___ Task inputs

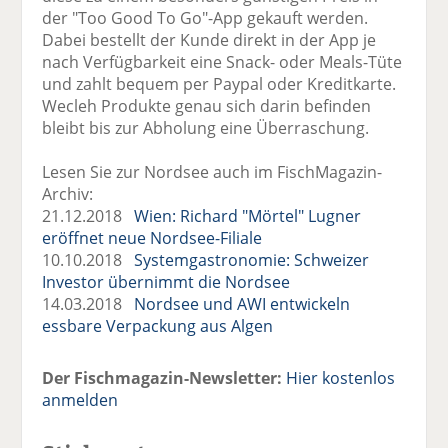
der "Too Good To Go"-App gekauft werden.
Dabei bestellt der Kunde direkt in der App je
nach Verfügbarkeit eine Snack- oder Meals-Tüte
und zahlt bequem per Paypal oder Kreditkarte.
Wecleh Produkte genau sich darin befinden
bleibt bis zur Abholung eine Überraschung.
Lesen Sie zur Nordsee auch im FischMagazin-
Archiv:
21.12.2018
Wien: Richard "Mörtel" Lugner
eröffnet neue Nordsee-Filiale
10.10.2018
Systemgastronomie: Schweizer
Investor übernimmt die Nordsee
14.03.2018
Nordsee und AWI entwickeln
essbare Verpackung aus Algen
Der Fischmagazin-Newsletter:
Hier kostenlos
anmelden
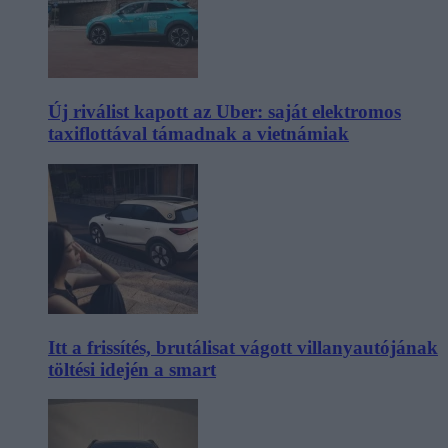
Új riválist kapott az Uber: saját elektromos
taxiflottával támadnak a vietnámiak
Itt a frissítés, brutálisat vágott villanyautójának
töltési idején a smart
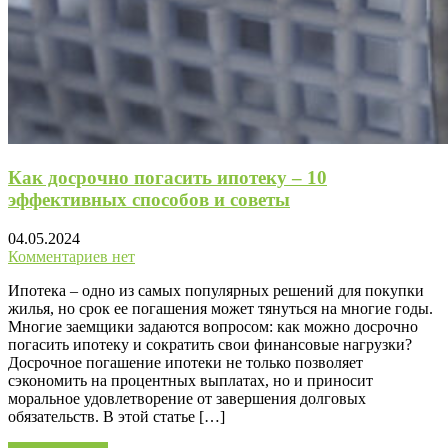
Как досрочно погасить ипотеку – 10
эффективных способов и советы
04.05.2024
Комментариев нет
Ипотека – одно из самых популярных решений для покупки
жилья, но срок ее погашения может тянуться на многие годы.
Многие заемщики задаются вопросом: как можно досрочно
погасить ипотеку и сократить свои финансовые нагрузки?
Досрочное погашение ипотеки не только позволяет
сэкономить на процентных выплатах, но и приносит
моральное удовлетворение от завершения долговых
обязательств. В этой статье […]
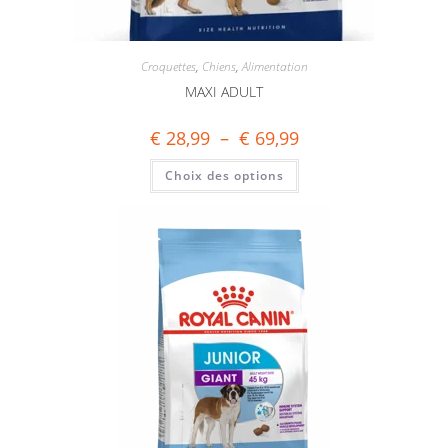
Croquettes
,
Chiens
,
Alimentation
MAXI ADULT
€
28,99
–
€
69,99
Choix des options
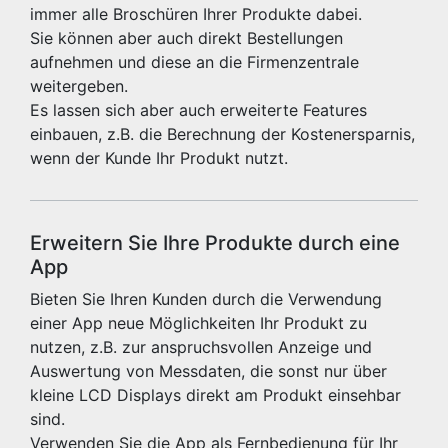
immer alle Broschüren Ihrer Produkte dabei.
Sie können aber auch direkt Bestellungen
aufnehmen und diese an die Firmenzentrale
weitergeben.
Es lassen sich aber auch erweiterte Features
einbauen, z.B. die Berechnung der Kostenersparnis,
wenn der Kunde Ihr Produkt nutzt.
Erweitern Sie Ihre Produkte durch eine
App
Bieten Sie Ihren Kunden durch die Verwendung
einer App neue Möglichkeiten Ihr Produkt zu
nutzen, z.B. zur anspruchsvollen Anzeige und
Auswertung von Messdaten, die sonst nur über
kleine LCD Displays direkt am Produkt einsehbar
sind.
Verwenden Sie die App als Fernbedienung für Ihr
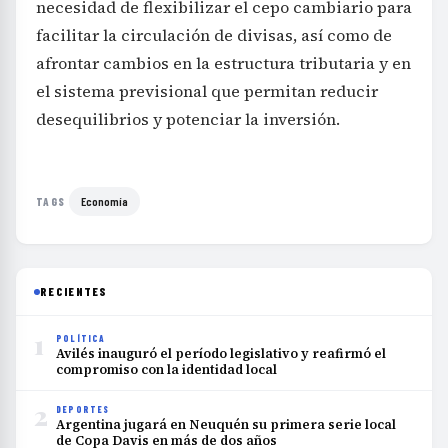
necesidad de flexibilizar el cepo cambiario para
facilitar la circulación de divisas, así como de
afrontar cambios en la estructura tributaria y en
el sistema previsional que permitan reducir
desequilibrios y potenciar la inversión.
Economía
TAGS
RECIENTES
1
POLÍTICA
Avilés inauguró el período legislativo y reafirmó el
compromiso con la identidad local
2
DEPORTES
Argentina jugará en Neuquén su primera serie local
de Copa Davis en más de dos años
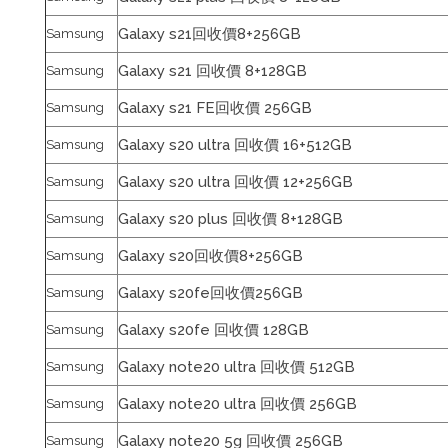
Galaxy s21回收價8+256GB
Samsung
Galaxy s21 回收價 8+128GB
Samsung
Galaxy s21 FE回收價 256GB
Samsung
Galaxy s20 ultra 回收價 16+512GB
Samsung
Galaxy s20 ultra 回收價 12+256GB
Samsung
Galaxy s20 plus 回收價 8+128GB
Samsung
Galaxy s20回收價8+256GB
Samsung
Galaxy s20fe回收價256GB
Samsung
Galaxy s20fe 回收價 128GB
Samsung
Galaxy note20 ultra 回收價 512GB
Samsung
Galaxy note20 ultra 回收價 256GB
Samsung
Galaxy note20 5g 回收價 256GB
Samsung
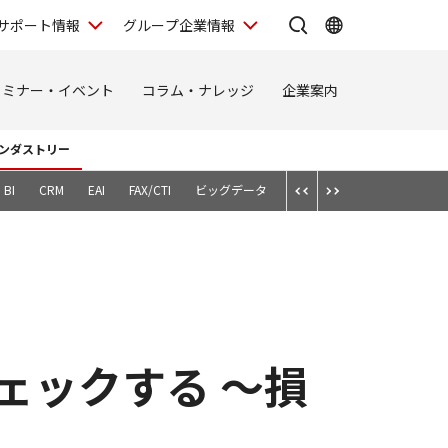
サポート情報
グループ企業情報
セミナー・イベント
コラム・ナレッジ
企業案内
ンダストリー
BI
CRM
EAI
FAX/CTI
ビッグデータ
スマートデバイス
テレワ
ェックする ～損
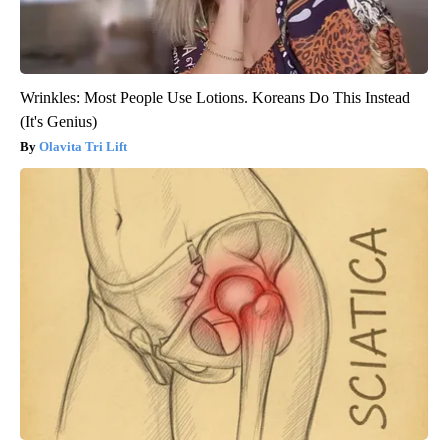
Wrinkles: Most People Use Lotions. Koreans Do This Instead
(It's Genius)
Olavita Tri Lift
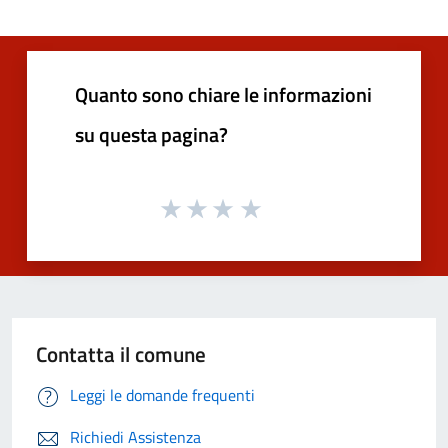
Quanto sono chiare le informazioni
su questa pagina?
Contatta il comune
Leggi le domande frequenti
Richiedi Assistenza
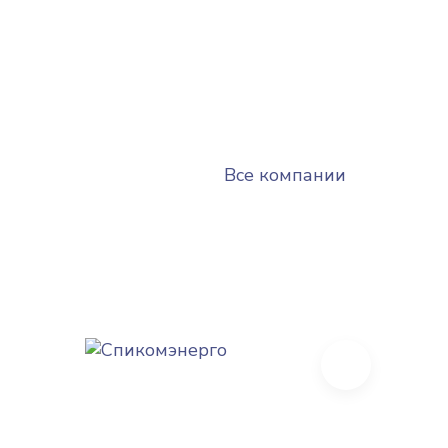
Все компании
Next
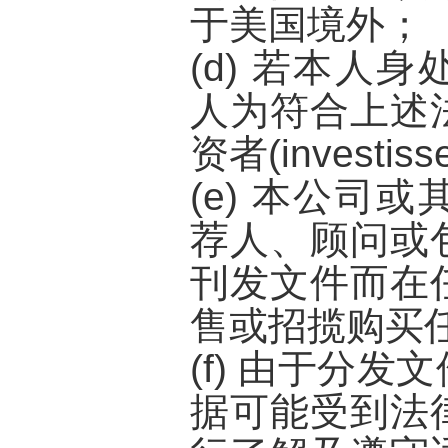
于美国境外；
(d) 若本人
人为符合上述
资者(investisse
(e) 本公司
荐人、顾问或
刊发文件而在
售或招揽购买
(f) 由于分
据可能受到法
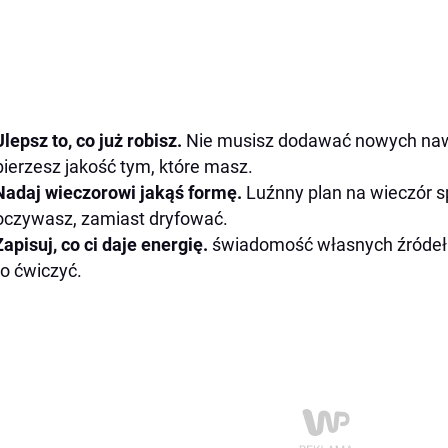
Ulepsz to, co już robisz.
Nie musisz dodawać nowych naw
ierzesz jakość tym, które masz.
Nadaj wieczorowi jakąś formę.
Luźnny plan na wieczór s
czywasz, zamiast dryfować.
Zapisuj, co ci daje energię.
świadomość własnych źródeł e
o ćwiczyć.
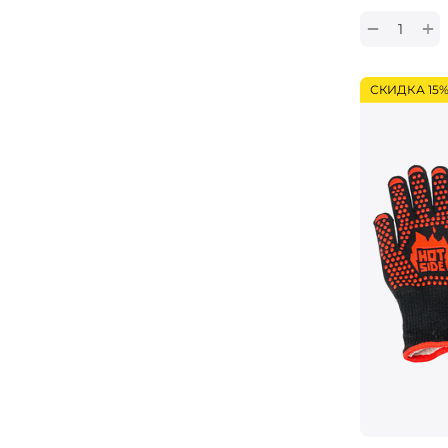
+
−
СКИДКА 15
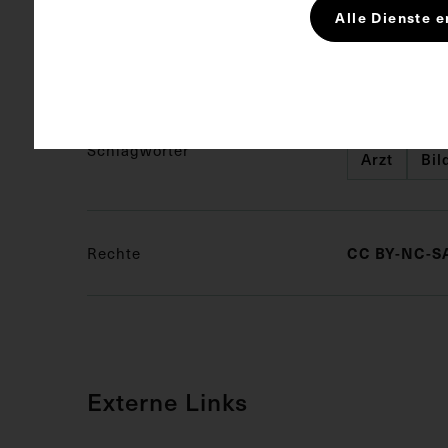
Alle Dienste e
Kurzbeschreibung
Grundlage der
Wiener Ärzte
Schlagwörter
Arzt
Bil
CC BY-NC-SA
Rechte
Externe Links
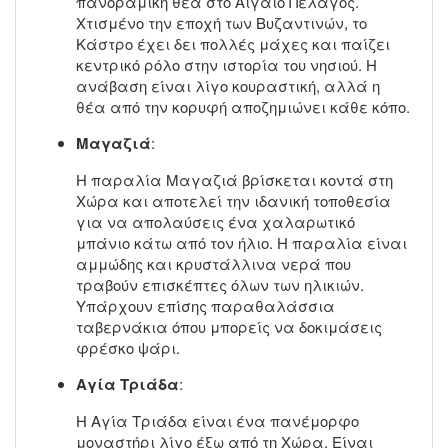
πανοραμική θέα στο Αιγαίο Πέλαγος.
Χτισμένο την εποχή των Βυζαντινών, το
Κάστρο έχει δει πολλές μάχες και παίζει
κεντρικό ρόλο στην ιστορία του νησιού. Η
ανάβαση είναι λίγο κουραστική, αλλά η
θέα από την κορυφή αποζημιώνει κάθε κόπο.
Μαγαζιά
:
Η παραλία Μαγαζιά βρίσκεται κοντά στη
Χώρα και αποτελεί την ιδανική τοποθεσία
για να απολαύσεις ένα χαλαρωτικό
μπάνιο κάτω από τον ήλιο. Η παραλία είναι
αμμώδης και κρυστάλλινα νερά που
τραβούν επισκέπτες όλων των ηλικιών.
Υπάρχουν επίσης παραθαλάσσια
ταβερνάκια όπου μπορείς να δοκιμάσεις
φρέσκο ψάρι.
Αγία Τριάδα
:
Η Αγία Τριάδα είναι ένα πανέμορφο
μοναστήρι λίγο έξω από τη Χώρα. Είναι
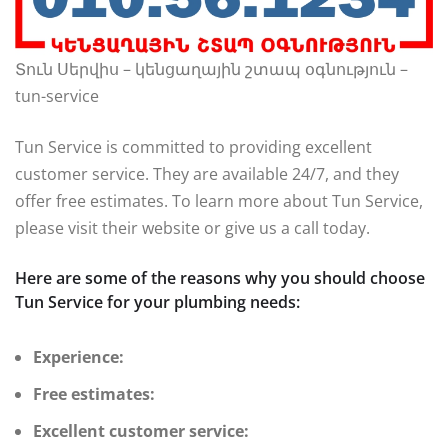
Տուն Սերվիս – կենցաղային շտապ օգնություն –
tun-service
Tun Service is committed to providing excellent
customer service. They are available 24/7, and they
offer free estimates. To learn more about Tun Service,
please visit their website or give us a call today.
Here are some of the reasons why you should choose
Tun Service for your plumbing needs:
Experience:
Free estimates:
Excellent customer service:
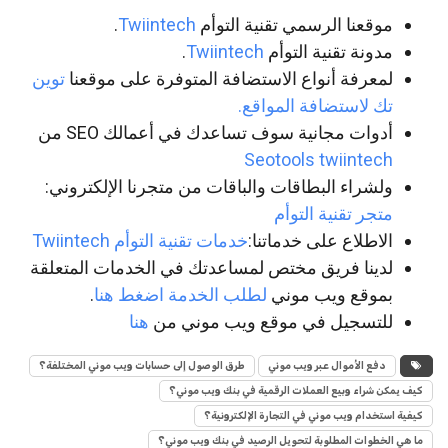
موقعنا الرسمي تقنية التوأم
Twiintech
.
مدونة تقنية التوأم
Twiintech
.
لمعرفة أنواع الاستضافة المتوفرة على موقعنا
توين
تك لاستضافة المواقع.
أدوات مجانية سوف تساعدك في أعمالك SEO من
Seotools twiintech
ولشراء البطاقات والباقات من متجرنا الإلكتروني:
متجر تقنية التوأم
الاطلاع على خدماتنا:
خدمات تقنية التوأم Twiintech
لدينا فريق مختص لمساعدتك في الخدمات المتعلقة
بموقع ويب موني
لطلب الخدمة اضغط هنا
.
للتسجيل في موقع ويب موني من
هنا
دفع الأموال عبر ويب موني
طرق الوصول إلى حسابات ويب موني المختلفة؟
كيف يمكن شراء وبيع العملات الرقمية في بنك ويب موني؟
كيفية استخدام ويب موني في التجارة الإلكترونية؟
ما هي الخطوات المطلوبة لتحويل الرصيد في بنك ويب موني؟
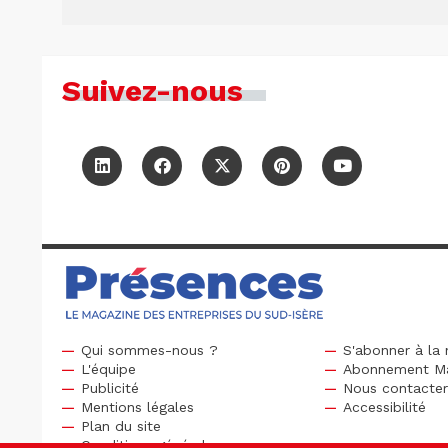
Suivez-nous
Qui sommes-nous ?
S'abonner à la 
L'équipe
Abonnement M
Publicité
Nous contacte
Mentions légales
Accessibilité
Plan du site
Conditions générales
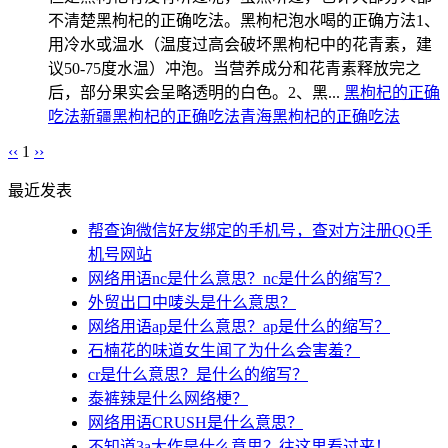
不清楚黑枸杞的正确吃法。黑枸杞泡水喝的正确方法1、
用冷水或温水（温度过高会破坏黑枸杞中的花青素，建
议50-75度水温）冲泡。当营养成分和花青素释放完之
后，部分果实会呈略透明的白色。2、黑...
黑枸杞的正确
吃法
新疆黑枸杞的正确吃法
青海黑枸杞的正确吃法
‹‹
1
››
最近发表
帮查询微信好友绑定的手机号，查对方注册QQ手
机号网站
网络用语nc是什么意思？nc是什么的缩写？
外贸出口中唛头是什么意思？
网络用语ap是什么意思？ap是什么的缩写？
石楠花的味道女生闻了为什么会害羞？
cr是什么意思？是什么的缩写？
泰裤辣是什么网络梗？
网络用语CRUSH是什么意思？
不知道3a大作是什么意思？往这里看过来！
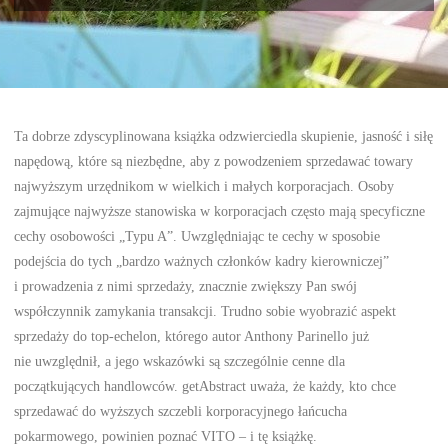
Ta dobrze zdyscyplinowana książka odzwierciedla skupienie, jasność i siłę
napędową, które są niezbędne, aby z powodzeniem sprzedawać towary
najwyższym urzędnikom w wielkich i małych korporacjach. Osoby
zajmujące najwyższe stanowiska w korporacjach często mają specyficzne
cechy osobowości „Typu A”. Uwzględniając te cechy w sposobie
podejścia do tych „bardzo ważnych członków kadry kierowniczej”
i prowadzenia z nimi sprzedaży, znacznie zwiększy Pan swój
współczynnik zamykania transakcji. Trudno sobie wyobrazić aspekt
sprzedaży do top-echelon, którego autor Anthony Parinello już
nie uwzględnił, a jego wskazówki są szczególnie cenne dla
początkujących handlowców. getAbstract uważa, że każdy, kto chce
sprzedawać do wyższych szczebli korporacyjnego łańcucha
pokarmowego, powinien poznać VITO – i tę książkę.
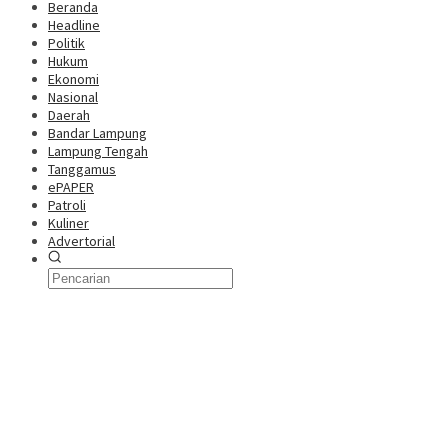
Beranda
Headline
Politik
Hukum
Ekonomi
Nasional
Daerah
Bandar Lampung
Lampung Tengah
Tanggamus
ePAPER
Patroli
Kuliner
Advertorial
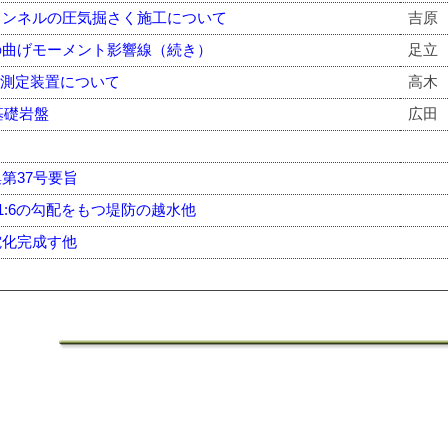
トンネルの圧気掘さく施工について
吉原
の曲げモーメント影響線（続き）
足立
応力測定装置について
高木
.基礎岩盤
広田
第37号要旨
,1:6の勾配をもつ堤防の越水他
電化完成す他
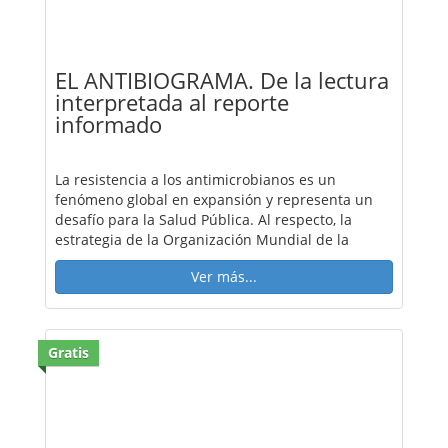
EL ANTIBIOGRAMA. De la lectura
interpretada al reporte
informado
La resistencia a los antimicrobianos es un
fenómeno global en expansión y representa un
desafío para la Salud Pública. Al respecto, la
estrategia de la Organización Mundial de la
Ver más...
Gratis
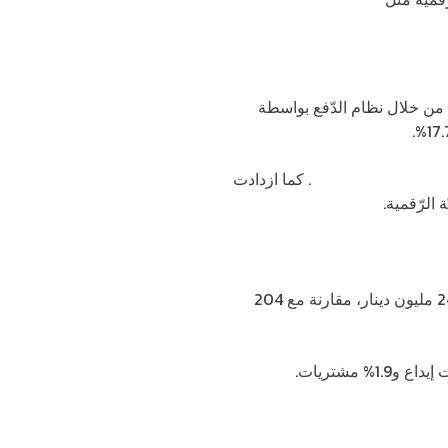
ى تنفيذ 2.03 مليون حركة الشّهر الماضي من خلال نظام الدّفع بواسطة
دمات الماليّة الرّقمية
. كما ازدادت
 الرّقمية.
وأشار التّقرير إلى أنّ قيمة معاملات نظام الدّفع بواسطة المحافظ الإلكترونية بلغت خلال شهر أيّار/ مايو 245 مليون دينار، مقارنة مع 204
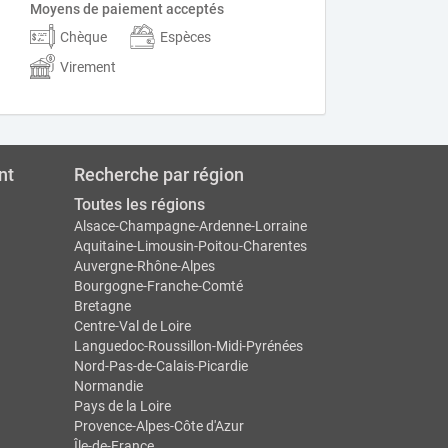
Moyens de paiement acceptés
Chèque
Espèces
Virement
nt
Recherche par région
Toutes les régions
Alsace-Champagne-Ardenne-Lorraine
Aquitaine-Limousin-Poitou-Charentes
Auvergne-Rhône-Alpes
Bourgogne-Franche-Comté
Bretagne
Centre-Val de Loire
Languedoc-Roussillon-Midi-Pyrénées
Nord-Pas-de-Calais-Picardie
Normandie
Pays de la Loire
Provence-Alpes-Côte d'Azur
Île-de-France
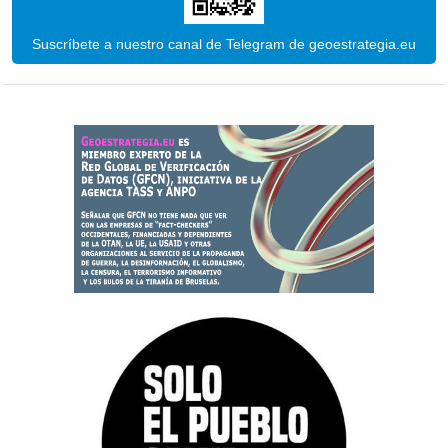
Suscríbete a nuestro canal de Telegram de geoestrategia.eu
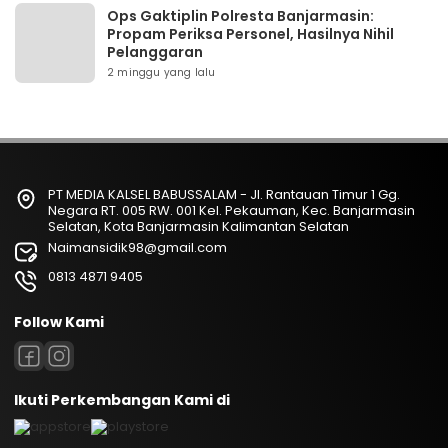
Ops Gaktiplin Polresta Banjarmasin:
Propam Periksa Personel, Hasilnya Nihil
Pelanggaran
2 minggu yang lalu
PT MEDIA KALSEL BABUSSALAM - Jl. Rantauan Timur 1 Gg.
Negara RT. 005 RW. 001 Kel. Pekauman, Kec. Banjarmasin
Selatan, Kota Banjarmasin Kalimantan Selatan
Naimansidik98@gmail.com
0813 4871 9405
Follow Kami
Ikuti Perkembangan Kami di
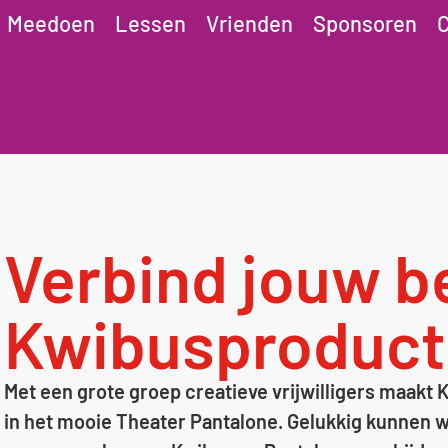
Meedoen
Lessen
Vrienden
Sponsoren
C
Verbind jouw be
Kwibusproduct
Met een grote groep creatieve vrijwilligers maakt
in het mooie Theater Pantalone. Gelukkig kunnen w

______

● **Your objective**:
Only lines with the word "aber" count here; copy every one from the records.

● **Answer to this problem**:
Sie können aber auch direkt Bestellungen
Es lassen sich aber auch erweiterte Features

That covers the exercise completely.